Grafik-Fanatiker haben den Couch-Coop geklaut

Wir lieben ihn. Wir hassen ihn. Wir vermissen ihn. Der Couch-Coop ist ein Teil Videospielgeschichte, der langsam zu verschwinden scheint. Aber warum?

Weißt du noch? Früher?

Mhm…

Da sind wir zu zweit auf der Couch gesessen. Jeder einen Controller in der Hand. Die Pizza auf dem Tisch. Und zu zweit haben wir auf der N64 Golden Eye gezockt. Das waren noch Zeiten…

Mhm…

Ach… Früher… © Nintendo

Damals war das doch schön. Wenn man zurückdenkt an die Zeiten einer PS1 und N64, als noch gefühlt jedes Spiel einen lokalen Multiplayer hatte. Und jetzt?
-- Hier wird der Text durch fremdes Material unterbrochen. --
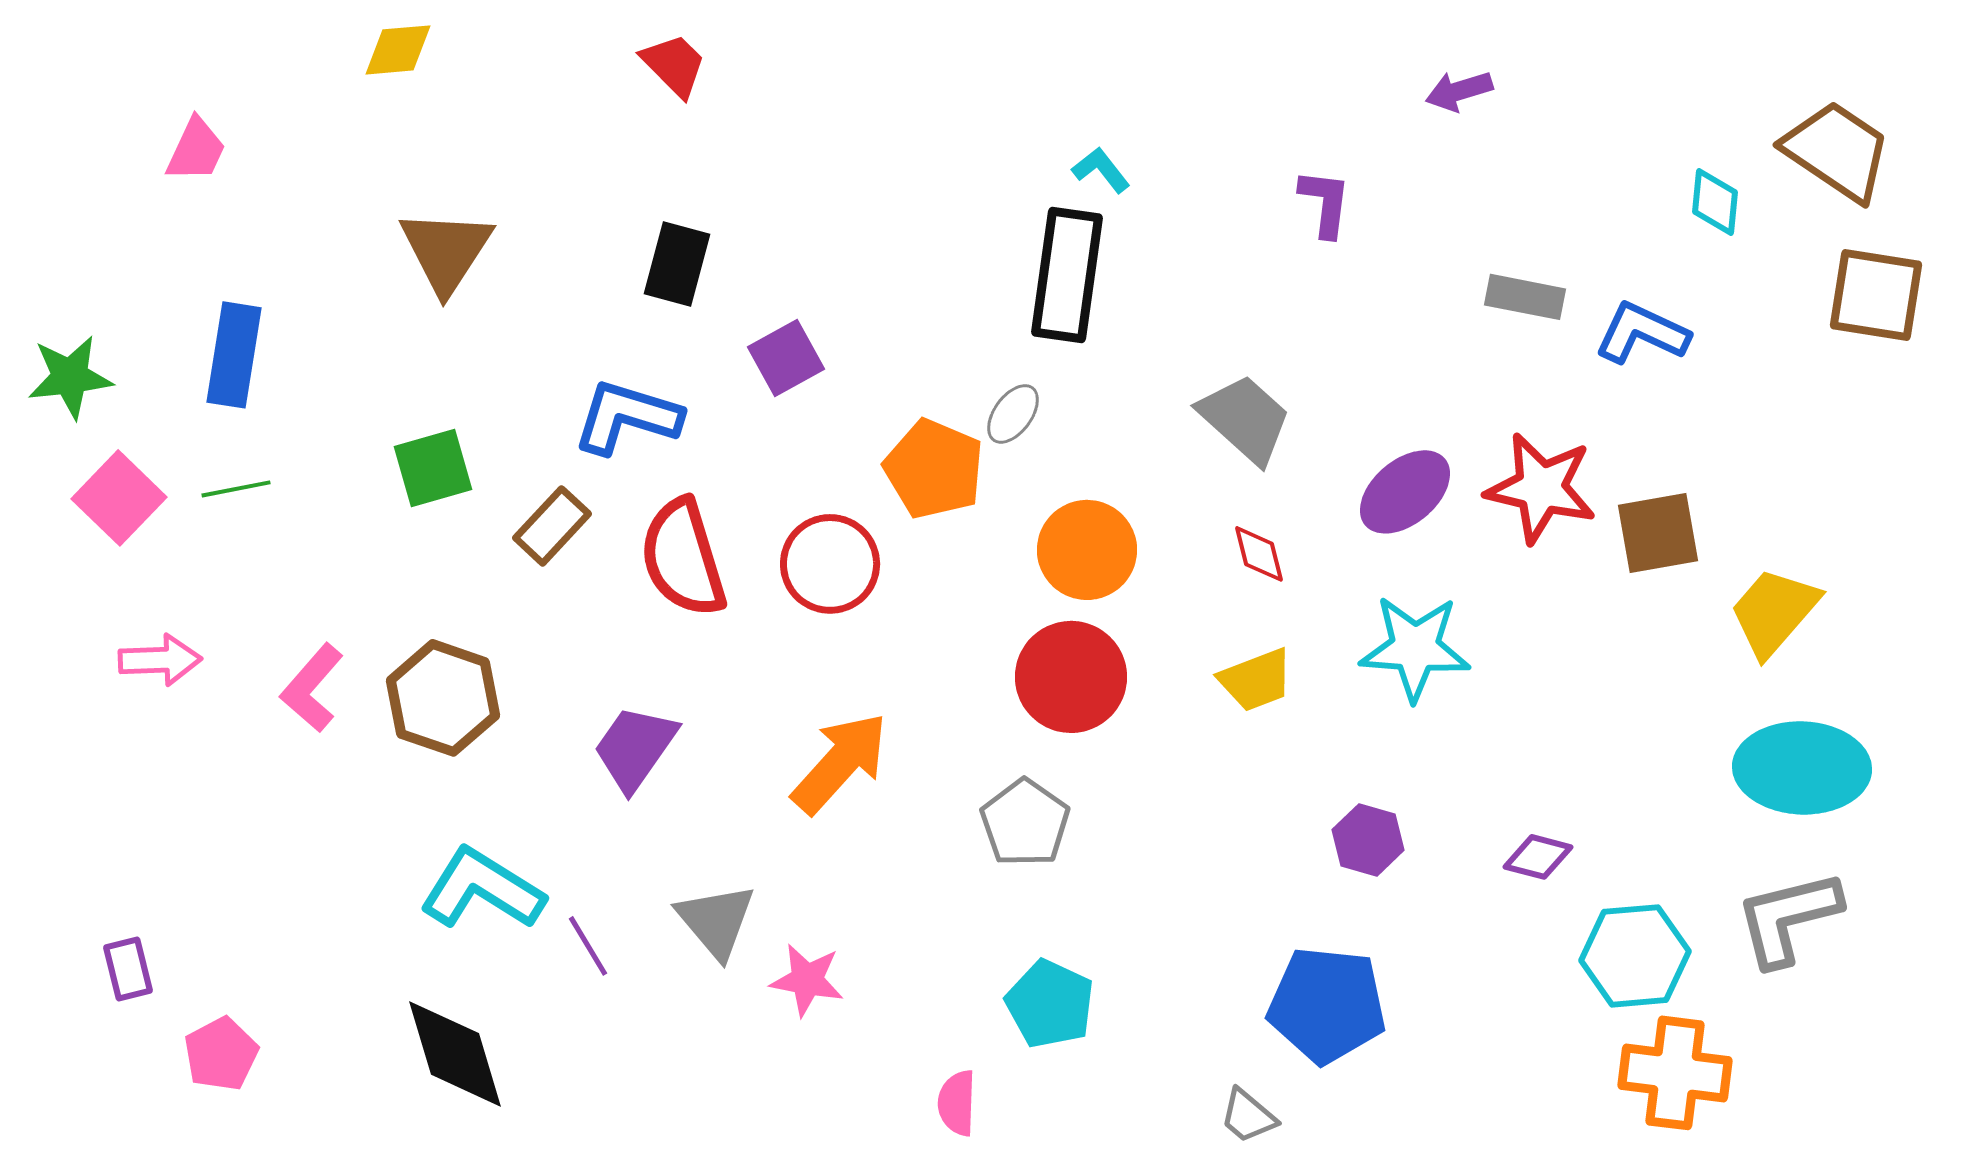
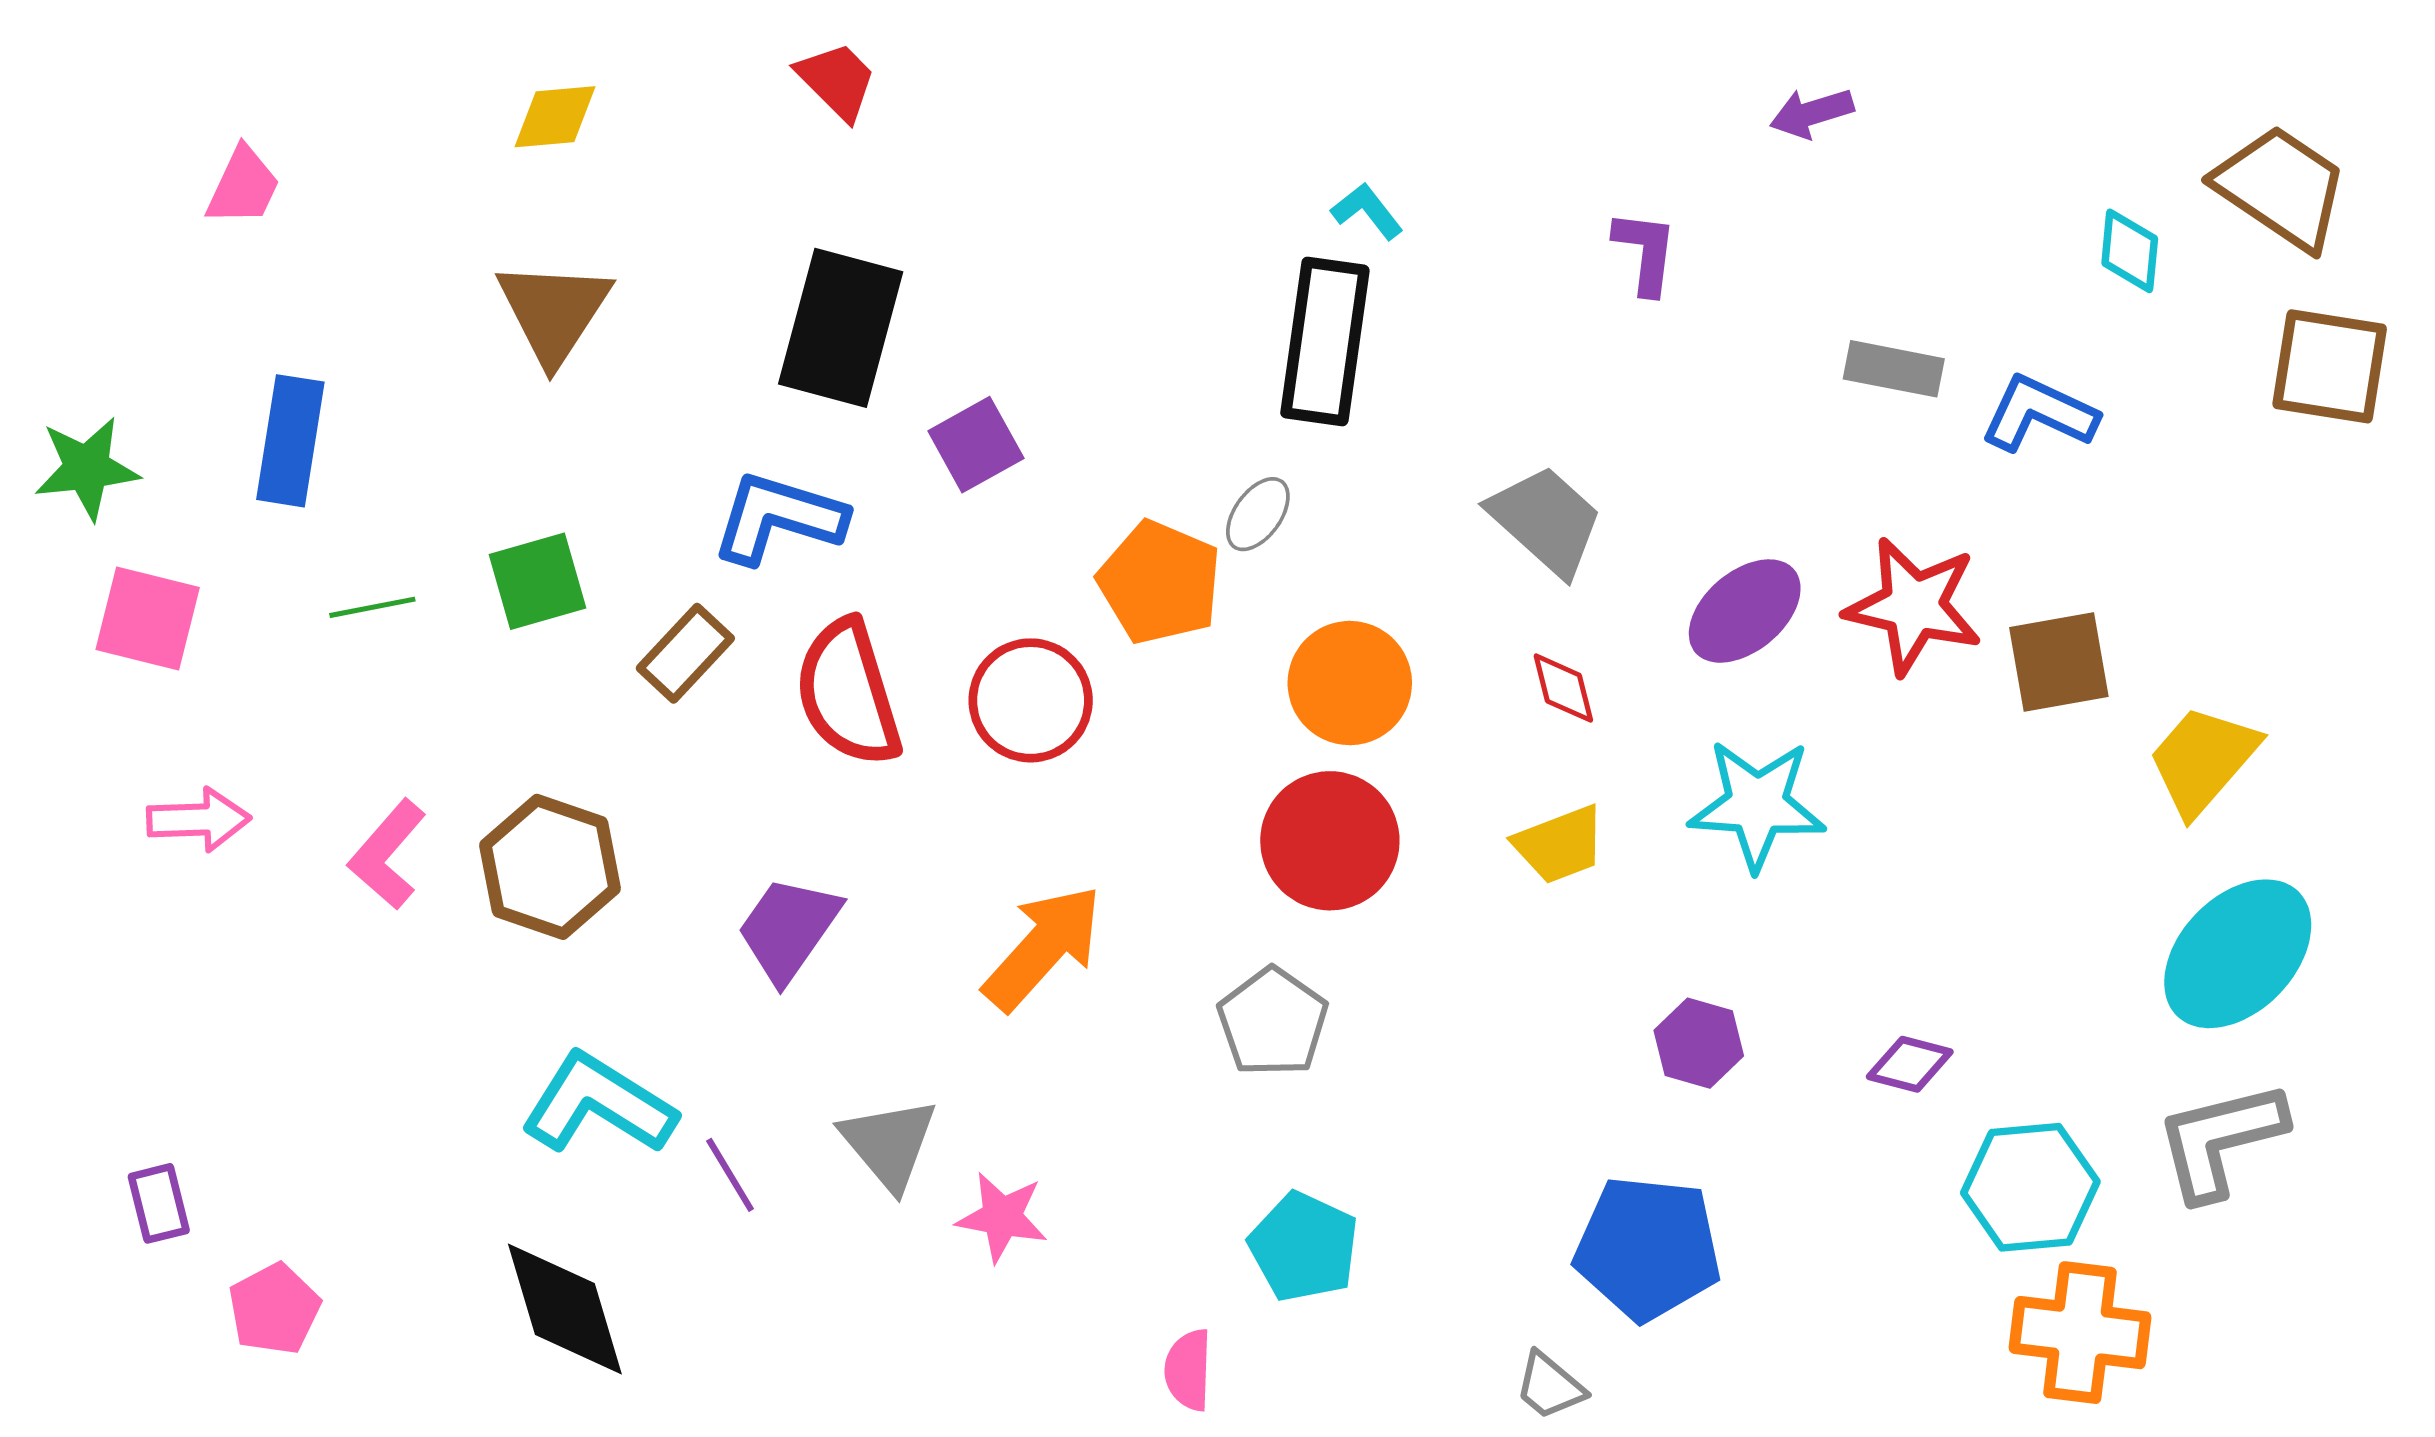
yellow diamond: (398, 50) -> (555, 117), moved
black rectangle: (677, 264) -> (841, 328), size x1.5
green line: (236, 489) -> (372, 607), moved
pink square: (119, 498) -> (148, 618), turned -30
cyan ellipse: (1802, 768) -> (2238, 954), turned -48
Jetzt können wir die Couch-Coop-Titel für die beiden großen Konsolen fast schon an einer Hand abzählen. Selbst jenes Genre das besser dafür geeignet ist als jedes andere – Ego-Shooter – hält sich vornehm zurück. Und wenn wir doch mal in den Genuss kommen, Seite an Seite Monsterhorden ins Jenseits zu schicken, dann doch nur auf abgespeckten Maps. Es stellt sich also die Frage: Was zur Hölle ist passiert?

Storytelling und Online-Multiplayer

Für den Rückgang des Couch-Coops gibt es mehr als einen Grund. Da wären zunächst die nachvollziehbaren Gründe wie der Aufstieg von Online-Multiplayer-Titeln, die den lokalen Multiplayer relativ obsolet gemacht haben. [Verweis auf IV v. Clemens] Oder der Punkt, dass richtig gutes Storytelling für den Coop bedeutend schwerer ist als im Singleplayer.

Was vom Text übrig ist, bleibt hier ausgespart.